Cuando me retiro observo que ellos también lo hacen; se dirigen con el pescado ya limpio a una soleada casa de vorera donde presumo que se harán un arroz, una sopa o una fritura con el material que llevan en el cubo. No es descabellado pensar que, siendo domingo, venga también alguno de sus hijos con los nietos a disfrutar del ágape.
Preguntémonos ahora por el coste que ha supuesto para el planeta y para la humanidad este despliegue de dicha: unos cuantos peces muertos, algo de gasolina para la barca y el coche de los invitados, el gas con el que cocinarán... poco más se me ocurre.
Ahora pensemos en el coste para la humanidad y para el planeta que supone la búsqueda de dicha de algún otro personaje con un perfil distinto.
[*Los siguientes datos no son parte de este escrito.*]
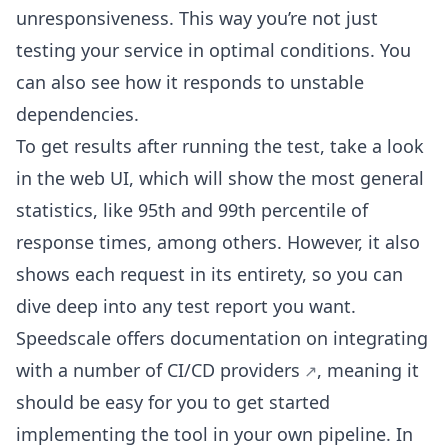
unresponsiveness. This way you’re not just
testing your service in optimal conditions. You
can also see how it responds to unstable
dependencies.
To get results after running the test, take a look
in the web UI, which will show the most general
statistics, like 95th and 99th percentile of
response times, among others. However, it also
shows each request in its entirety, so you can
dive deep into any test report you want.
Speedscale offers documentation on integrating
with a
number of CI/CD providers
, meaning it
should be easy for you to get started
implementing the tool in your own pipeline. In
Mencionemos por ejemplo el caso de Donald Trump, que a la hora en que escribo este artículo anda como loco pescando votos por varios estados como si no hubiese un mañana (quizás cuando lean estas líneas ya sabremos si América ha decidido vomitar o si seguirá ingiriendo cicuta).
Creo no arriesgar si aventuro que para que Trump se sienta satisfecho, dichoso, millones de personas en todo el mundo han de ser molestadas, cuando no tratadas injustamente. El coste de su dicha para el planeta es también astronómico. Añadiría que es incluso posible que ni aún manoseando a media humanidad, consiga sentirse feliz.
Quien dice Trump dice Napoleón, Stalin, Alejandro Magno, Mao, Hitler, algún que otro Papa (digamos que en el lejano pasado, para no liarla) y tantos otros aplaudidos o denostados egos que a lo largo de la historia han jugado al gran monopoli de la geoestrategia, causando con ello gran dolor (nótese que me abstengo de mencionar producto ibérico para no perder más amigos, pero haberlos haylos, y a puñados).
Sin descartar que mis reflexiones contengan trazas de demagogia me declaro del lado del arroz caldoso. Nada tengo contra la ambición, pero el ambicioso debe ser además íntegro, si no, el coste de su dicha se dispara.